Magnetoresistance and spin polarization in the insulating regime of a Si two-dimensional electron system

TL;DR

This study investigates magnetoresistance and spin polarization in a high-mobility silicon 2D electron system at low electron densities, revealing persistent Landau level features and absence of ferromagnetic instability in the insulating regime.

Contribution

It provides new insights into the behavior of magnetoresistance and spin polarization in the insulating regime of silicon 2D electron systems, especially at very high resistivities.

Findings

Landau level features persist at high resistivity (~10^8 Ω).

No evidence of ferromagnetic instability in the insulating regime.

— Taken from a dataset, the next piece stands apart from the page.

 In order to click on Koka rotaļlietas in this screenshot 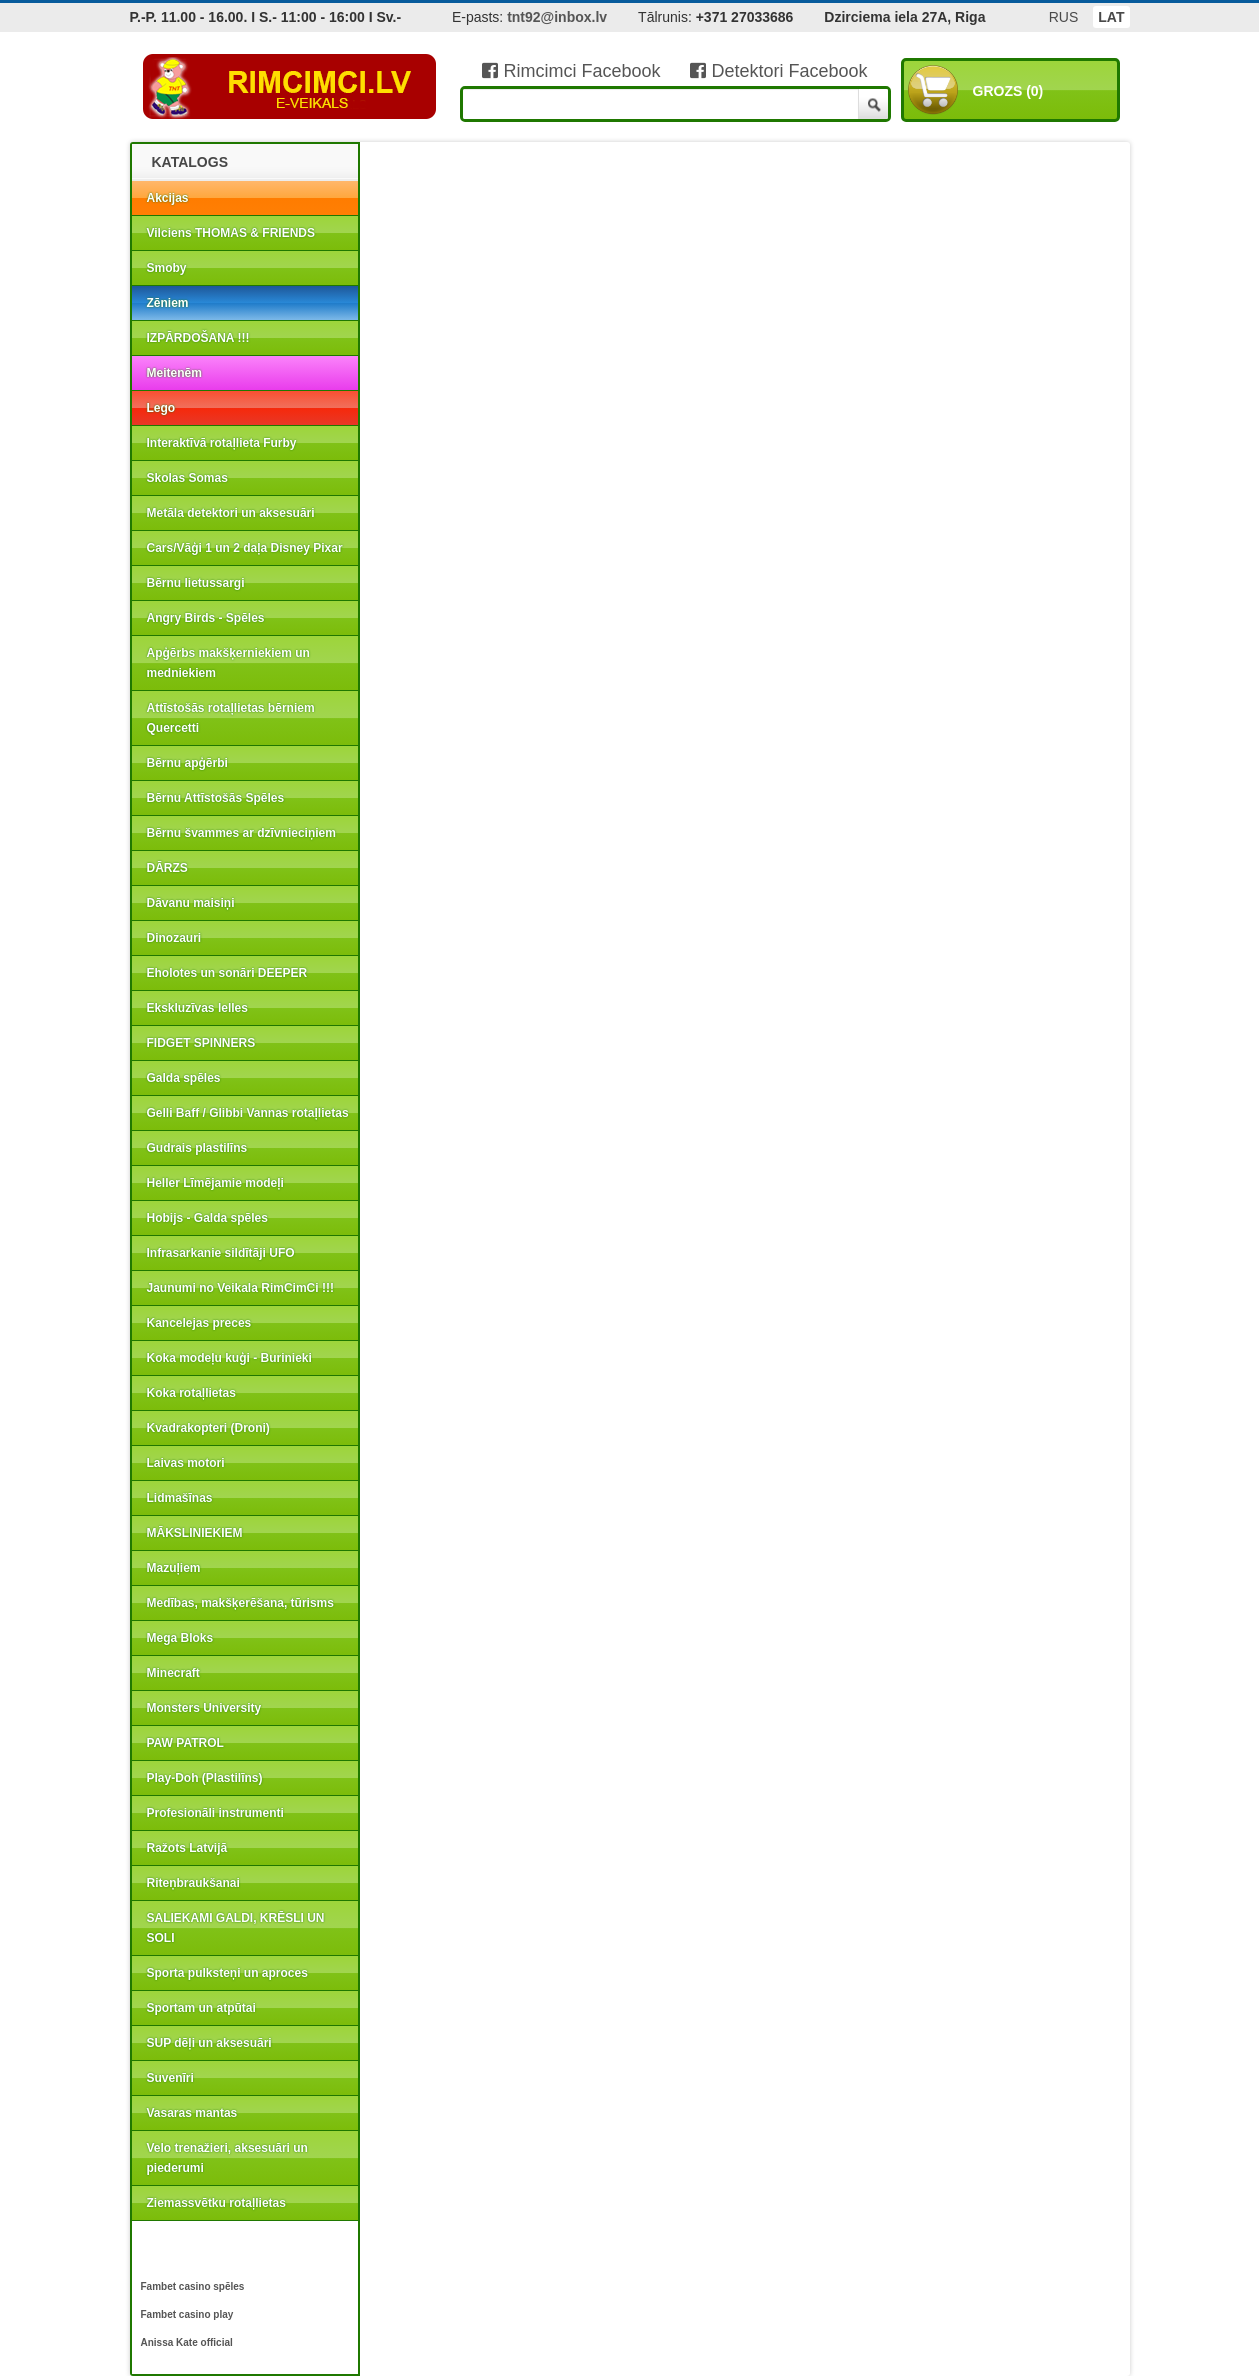, I will do `click(191, 1393)`.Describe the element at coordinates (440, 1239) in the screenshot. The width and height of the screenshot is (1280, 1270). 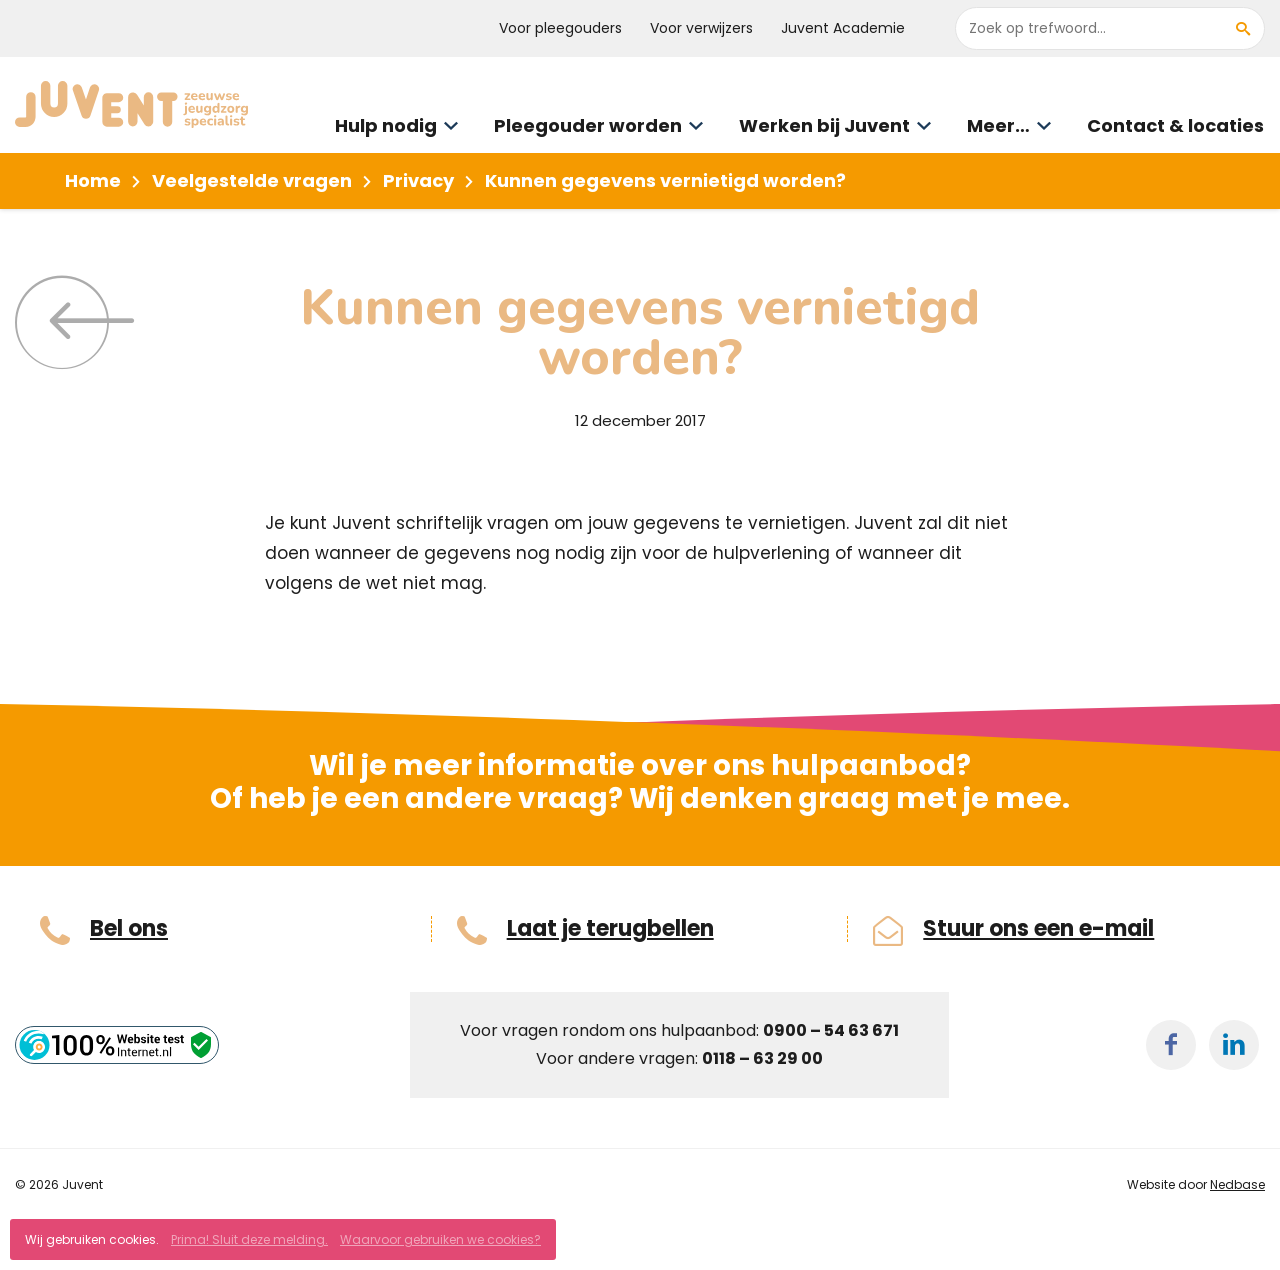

Magnetoresistance behavior indicates stable spin polarization without ferromagnetic transition.

Abstract

We have studied the magnetoresistance in a high-mobility Si inversion layer down to low electron concentrations at which the longitudinal resistivity $\rho_{xx}$ has an activated temperature dependence. The angle of the magnetic field was controlled so as to study the orbital effect proportional to the perpendicular component $B_\perp$ for various total strengths $B_{\rm tot}$. A dip in $\rho_{xx}$, which corresponds to the Landau level filling factor of $\nu=4$, survives even for high resistivity of $\rho_{xx} \sim 10^8 \Omega$ at $T= 150 {\rm mK}$. The linear $B_{\rm tot}$-dependence of the value of $B_\perp$ at the dip for low $B_{\rm tot}$ indicates that a ferromagnetic instability does not occur even in the far insulating regime.